Failure to reach a global settlement would affect firms such as Coopers & Lybrand, which audited all Robert Maxwell's 800-odd companies. Pension fund liquidators plan to sue Coopers for hundreds of millions of pounds if the talks fail.

Goldman Sachs and Lehman Brothers also face big Maxwell-related claims.

The Maxwell Pensioners Trust, set up to aid pensioners two years ago, said yesterday that talks to establish whether a global settlement was possible were now nearing their conclusion, 18 months after their launch.

'The final result must rest solely with the parties involved,' the trust said yesterday. Sources close to the talks said this showed the Government was trying to distance itself from the likely collapse of the talks, which were originally supposed to have been completed by the end of this month.

Ken Trench, chairman of the Maxwell Pensioners Action Group, said yesterday: 'If the global settlement fails it will mean that 20,000 pensioners have suffered 18 months of mental turmoil because the Government failed to take appropriate action when the self- regulatory system it set up to control pensions investment in the City failed abysmally.'

Mr Trench said that pensioners would be forced to spend what little money they had pursuing costly and lengthy litigation against the City institutions that still held disputed Maxwell pensions assets.

The Government-funded Maxwell Pensions Trust agreed to make sure all Maxwell pensions were paid in full until mid-1996.

Sources close to the Government suggest that if the global settlement cannot be achieved the impact on pensioners will not be disastrous, since out-of- court settlements should fund pensions for another two years.
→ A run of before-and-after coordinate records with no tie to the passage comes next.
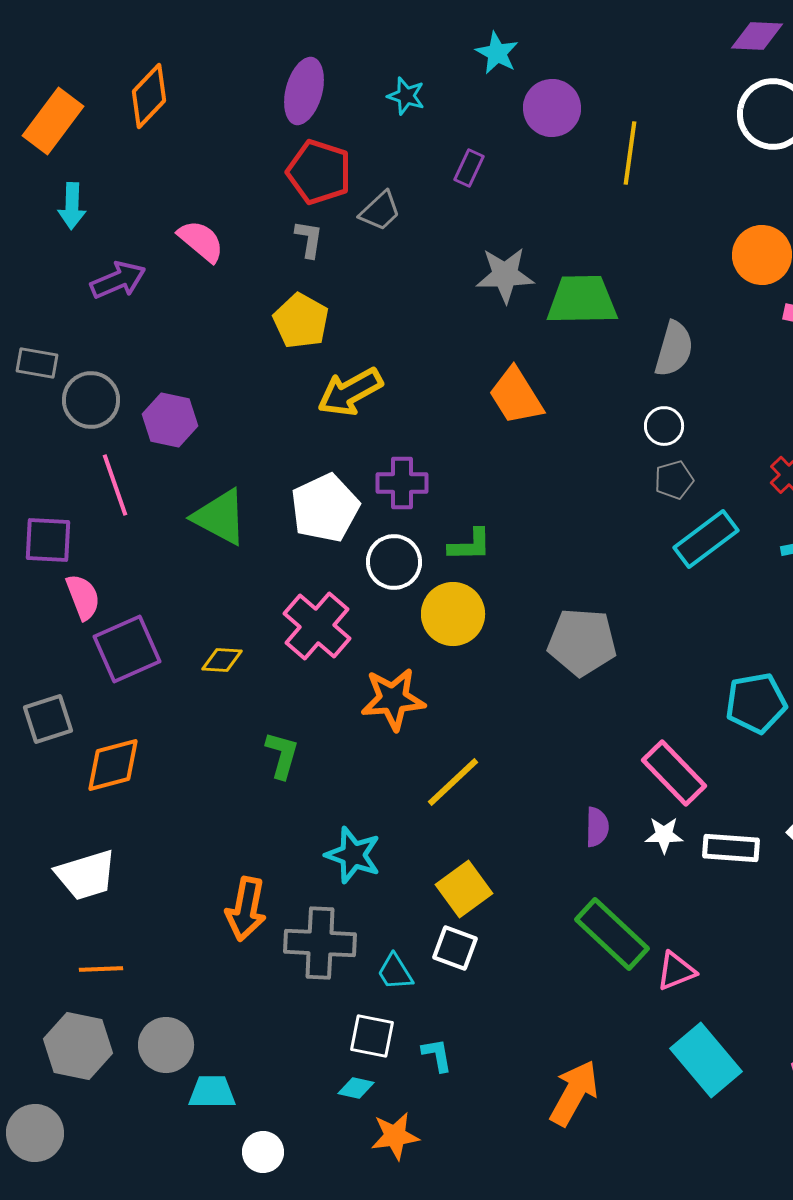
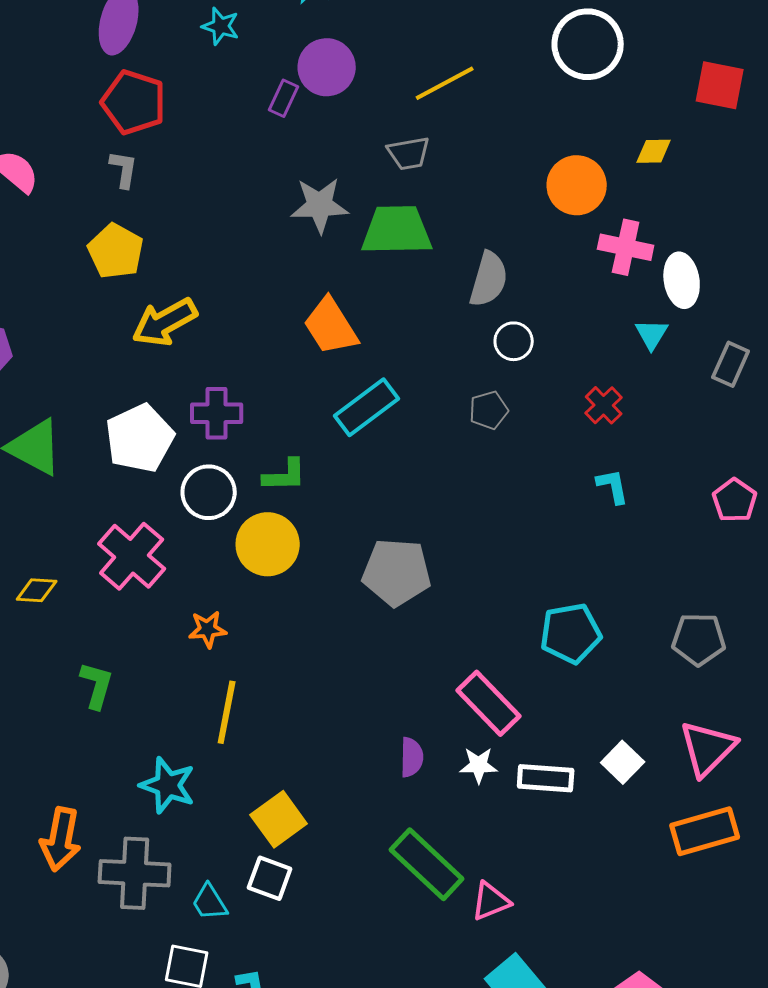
purple circle: (552, 108) -> (327, 67), moved
yellow line: (630, 153) -> (445, 83), turned 54
gray trapezoid: (380, 211) -> (409, 153), moved, turned 33
white circle: (664, 426) -> (514, 341), moved
cyan rectangle: (706, 539) -> (367, 407), moved
orange star: (393, 699) -> (208, 629), size x0.6
yellow line: (453, 782) -> (227, 712), moved, turned -36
By that time further litigation by liquidators of the Maxwell pension companies should be bearing fruit, it was suggested.

Sources close to the talks said that the Mirror Group pension trustees, who represent the biggest section of the Maxwell pensioners, had been an obstacle in the talks because they thought they might get more from litigation than from an out-of- court settlement.

MGN Pension Trustees refused to discuss the talks, but issued a response to the trust's statement stressing that they did not know what, if any, progress on a settlement had been reached.

They said: 'It is only when we know who has made pledges, what conditions attach to them, how much has been collected, what our share will be, etc, that we can begin to consider whether or not any offer represents acceptable compensation for the misappropriations suffered by our pension scheme.

'We cannot predict how long this will take or whether further negotiations will then be necessary. It is therefore impossible to say what the outcome of the global settlement initiative is likely to be or when a conclusion is likely to be reached.'

Some sources suggested that financial institutions that held out against a global settlement in the hope that the issue would go away were misguided.

The tycoon's widow, Betty Maxwell, is about to publish her autobiography, and another book and television programme on the subject are due soon from the journalist Tom Bower.

Mirror Group pensioners received pounds 32m in an out-of- court settlement in February from Invesco Asset Management, Capel-Cure Myers and Lehman Brothers. Since then, Invesco's share price has recovered from a low in the aftermath of the pensions scandal.